Keep the pictures out of the copy and print all the entries below exactly.
[[ Supplied data open ]]
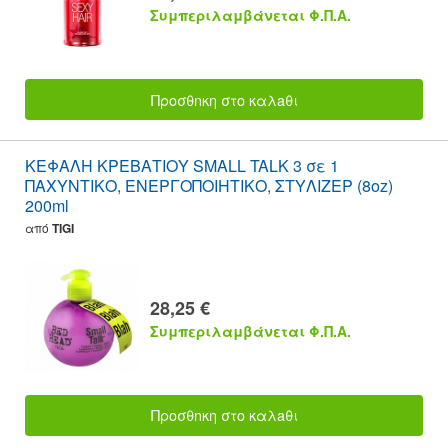
Συμπεριλαμβάνεται Φ.Π.Α.
Προσθnκη στο καλaθι
ΚΕΦΑΛΗ ΚΡΕΒΑΤΙΟΥ SMALL TALK 3 σε 1
ΠΑΧΥΝΤΙΚΟ, ΕΝΕΡΓΟΠΟΙΗΤΙΚΟ, ΣΤΥΛΙΖΕΡ (8oz)
200ml
από
TIGI
28,25 €
Συμπεριλαμβάνεται Φ.Π.Α.
Προσθnκη στο καλaθι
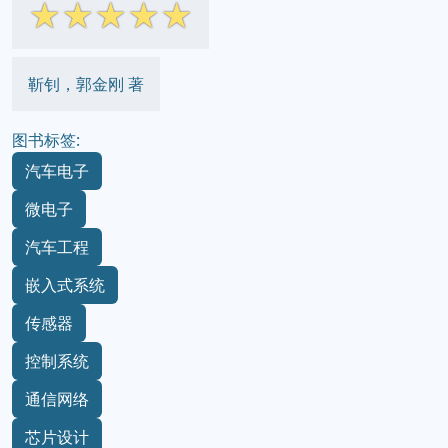
☆
☆
☆
☆
☆
靳钊，郭金刚 著
图书标签:
汽车电子
微电子
汽车工程
嵌入式系统
传感器
控制系统
通信网络
芯片设计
[[ Supplied data closed ]]
**Finished task**.
Συμπεριλαμβάνεται Φ.Π.Α.
Προσθnκη στο καλaθι
ΚΕΦΑΛΗ ΚΡΕΒΑΤΙΟΥ SMALL TALK 3 σε 1
ΠΑΧΥΝΤΙΚΟ, ΕΝΕΡΓΟΠΟΙΗΤΙΚΟ, ΣΤΥΛΙΖΕΡ (8oz)
200ml
από
TIGI
28,25 €
Συμπεριλαμβάνεται Φ.Π.Α.
Προσθnκη στο καλaθι
☆
☆
☆
☆
☆
靳钊，郭金刚 著
图书标签:
汽车电子
微电子
汽车工程
嵌入式系统
传感器
控制系统
通信网络
芯片设计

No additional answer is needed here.